In contrast to other MEK inhibitors, avutometinib blocks both MEK kinase activity and the ability of RAF to phosphorylate MEK. This unique mechanism allows avutometinib to block MEK signaling without the compensatory activation of MEK that appears to limit the efficacy of other inhibitors. The U.S. Food and Drug Administration granted Breakthrough Therapy designation for the combination of Verastem Oncology’s investigational RAF/MEK clamp avutometinib, with defactinib, its FAK inhibitor, for the treatment of all patients with recurrent low-grade serous ovarian cancer (LGSOC) regardless of KRAS status after one or more prior lines of therapy, including platinum-based chemotherapy.

 

Verastem Oncology is currently conducting clinical trials with its RAF/MEK clamp avutometinib in RAS-driven tumors as part of its (Raf And Mek Program).

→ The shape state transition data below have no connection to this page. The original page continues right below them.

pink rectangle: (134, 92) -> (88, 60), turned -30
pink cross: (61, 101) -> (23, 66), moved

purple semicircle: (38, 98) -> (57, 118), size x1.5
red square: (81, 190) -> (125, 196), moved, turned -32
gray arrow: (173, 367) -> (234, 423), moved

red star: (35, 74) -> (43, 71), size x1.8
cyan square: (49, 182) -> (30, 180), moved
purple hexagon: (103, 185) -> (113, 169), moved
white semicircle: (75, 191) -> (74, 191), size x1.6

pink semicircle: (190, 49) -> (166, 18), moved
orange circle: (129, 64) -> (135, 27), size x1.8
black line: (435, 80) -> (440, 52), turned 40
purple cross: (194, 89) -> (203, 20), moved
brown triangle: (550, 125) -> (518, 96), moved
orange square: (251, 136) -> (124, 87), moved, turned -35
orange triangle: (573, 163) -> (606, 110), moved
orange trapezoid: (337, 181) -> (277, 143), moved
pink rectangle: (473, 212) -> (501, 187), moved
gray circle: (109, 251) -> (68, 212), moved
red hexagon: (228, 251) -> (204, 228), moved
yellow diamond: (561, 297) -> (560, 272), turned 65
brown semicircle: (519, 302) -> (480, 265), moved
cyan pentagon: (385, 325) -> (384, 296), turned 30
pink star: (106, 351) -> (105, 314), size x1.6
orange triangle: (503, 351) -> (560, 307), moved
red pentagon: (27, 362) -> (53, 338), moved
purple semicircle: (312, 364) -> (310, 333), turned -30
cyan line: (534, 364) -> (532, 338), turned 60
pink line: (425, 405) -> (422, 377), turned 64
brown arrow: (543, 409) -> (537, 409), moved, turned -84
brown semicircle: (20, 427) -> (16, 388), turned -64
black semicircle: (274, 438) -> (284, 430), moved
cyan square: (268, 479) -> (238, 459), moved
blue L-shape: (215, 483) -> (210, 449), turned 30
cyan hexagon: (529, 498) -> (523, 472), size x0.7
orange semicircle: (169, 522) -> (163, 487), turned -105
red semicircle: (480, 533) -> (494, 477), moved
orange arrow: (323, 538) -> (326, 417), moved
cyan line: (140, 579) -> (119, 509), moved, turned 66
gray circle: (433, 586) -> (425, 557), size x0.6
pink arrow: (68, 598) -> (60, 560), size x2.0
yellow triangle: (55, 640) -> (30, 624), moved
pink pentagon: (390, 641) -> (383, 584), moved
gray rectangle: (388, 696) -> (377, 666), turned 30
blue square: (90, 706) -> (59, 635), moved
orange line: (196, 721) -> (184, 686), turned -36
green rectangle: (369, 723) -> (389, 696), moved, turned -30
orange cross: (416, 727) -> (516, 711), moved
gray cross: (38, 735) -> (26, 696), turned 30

RAMP 201 is a registration-directed trial of avutometinib alone and in combination with defactinib in patients with recurrent LGSOC. Verastem Oncology has established clinical collaborations with Amgen and Mirati to evaluate LUMAKRAS™ (sotorasib) and KRAZATI™ (adagrasib) in combination with avutometinib in KRAS G12C mutant NSCLC as part of the RAMP 203 and RAMP 204 trials, respectively. As part of the “Therapeutic Accelerator Award” Verastem Oncology received from PanCAN, the Company is conducting RAMP 205, a Phase 1b/2 clinical trial evaluating avutometinib and defactinib with gemcitabine/nab-paclitaxel in patients with front-line metastatic pancreatic cancer.

 

 


 

About Low-Grade Serous Ovarian Cancer (LGSOC)

 

LGSOC is a highly recurrent, chemotherapy-resistant cancer, associated with slow tumor growth and high mortality rate. Approximately 6,000 women in the U.S. and 80,000 worldwide are living with this disease. Mutations in the KRAS gene are present in 30% of cases of LGSOC. LGSOC is most often diagnosed in women between the ages of 45-55 years and has a median survival of approximately ten years. The majority of patients experience severe pain and complications as the disease progresses. Chemotherapy is the standard of care for this disease, with limited treatment options currently available.

 

About RAMP 201

 

Verastem Oncology has initiated a Phase 2 registration-directed trial evaluating avutometinib alone and in combination with defactinib in patients with recurrent LGSOC as part of RAMP (Raf And Mek Program). RAMP 201 (ENGOTov60/GOG3052) is an international collaboration between the European Network of Gynaecological Oncological Trial groups (ENGOT) and the Gynecologic Oncology Group (GOG) and sponsored by Verastem Oncology. It is an adaptive, two-part multicenter, parallel cohort, randomized, open-label trial to evaluate the efficacy and safety of avutometinib alone and in combination with defactinib in patients with recurrent LGSOC. The first part of the study will determine the optimal regimen of either avutometinib monotherapy or in combination with defactinib in patients with recurrent LGSOC randomized 1:1 in each treatment arm. The determination of which regimen to take forward into the expansion phase of the trial will be made based on objective response rate data. The expansion phase of the study will examine efficacy and safety parameters of the regimen selected.

 

About Verastem Oncology

 

Verastem Oncology (Nasdaq: VSTM) is a development-stage biopharmaceutical company committed to the development and commercialization of new medicines to improve the lives of patients diagnosed with cancer. Our pipeline is focused on novel small molecule drugs that inhibit critical signaling pathways in cancer that promote cancer cell survival and tumor growth, including RAF/MEK inhibition and focal adhesion kinase (FAK) inhibition. For more information, please visit www.verastem.com.

 

Forward-Looking Statements Notice

 

This press release includes forward-looking statements about Verastem Oncology’s strategy, future plans and prospects, including statements related to the potential clinical value of various of its clinical trials, the timing of commencing and completing trials, including topline data reports, interactions with regulators and potential for additional development programs involving Verastem Oncology’s lead compound. The words "anticipate," "believe," "estimate," "expect," "intend," "may," "plan," "predict," "project," "target," "potential," "will," "would," "could," "should," "continue," “can,” “promising” and similar expressions are intended to identify forward-looking statements, although not all forward-looking statements contain these identifying words. Each forward-looking statement is subject to risks and uncertainties that could cause actual results to differ materially from those expressed or implied in such statement.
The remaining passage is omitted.